TASK OBJECTIVE: Each line from the one containing "Tous les cours boursiers" through the last line of the material below is to be transcribed exactly, with nothing else included.

DATA FOR ANALYSIS:
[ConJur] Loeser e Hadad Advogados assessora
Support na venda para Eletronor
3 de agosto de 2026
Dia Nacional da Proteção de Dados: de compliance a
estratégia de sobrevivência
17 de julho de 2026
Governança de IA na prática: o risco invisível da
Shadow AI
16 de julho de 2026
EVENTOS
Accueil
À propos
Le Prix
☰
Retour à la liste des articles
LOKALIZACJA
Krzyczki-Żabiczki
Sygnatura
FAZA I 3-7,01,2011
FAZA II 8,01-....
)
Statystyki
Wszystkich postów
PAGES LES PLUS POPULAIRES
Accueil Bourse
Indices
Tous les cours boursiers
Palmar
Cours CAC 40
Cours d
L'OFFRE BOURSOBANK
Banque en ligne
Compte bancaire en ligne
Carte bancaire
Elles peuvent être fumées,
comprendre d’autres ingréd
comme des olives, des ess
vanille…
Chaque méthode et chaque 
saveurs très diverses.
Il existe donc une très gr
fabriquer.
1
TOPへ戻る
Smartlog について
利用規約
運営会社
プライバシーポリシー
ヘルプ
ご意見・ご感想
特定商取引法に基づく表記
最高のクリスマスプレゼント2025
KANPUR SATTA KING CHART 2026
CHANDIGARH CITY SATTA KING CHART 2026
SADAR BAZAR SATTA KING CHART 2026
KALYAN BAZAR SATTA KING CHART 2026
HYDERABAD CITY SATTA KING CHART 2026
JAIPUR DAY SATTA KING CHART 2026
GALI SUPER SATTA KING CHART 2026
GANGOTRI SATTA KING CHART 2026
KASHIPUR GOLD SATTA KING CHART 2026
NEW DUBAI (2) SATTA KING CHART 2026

SOLUTION TO THIS PROBLEM:
Tous les cours boursiers
Palmar
Cours CAC 40
Cours d
L'OFFRE BOURSOBANK
Banque en ligne
Compte bancaire en ligne
Carte bancaire
Elles peuvent être fumées,
comprendre d’autres ingréd
comme des olives, des ess
vanille…
Chaque méthode et chaque 
saveurs très diverses.
Il existe donc une très gr
fabriquer.
1
TOPへ戻る
Smartlog について
利用規約
運営会社
プライバシーポリシー
ヘルプ
ご意見・ご感想
特定商取引法に基づく表記
最高のクリスマスプレゼント2025
KANPUR SATTA KING CHART 2026
CHANDIGARH CITY SATTA KING CHART 2026
SADAR BAZAR SATTA KING CHART 2026
KALYAN BAZAR SATTA KING CHART 2026
HYDERABAD CITY SATTA KING CHART 2026
JAIPUR DAY SATTA KING CHART 2026
GALI SUPER SATTA KING CHART 2026
GANGOTRI SATTA KING CHART 2026
KASHIPUR GOLD SATTA KING CHART 2026
NEW DUBAI (2) SATTA KING CHART 2026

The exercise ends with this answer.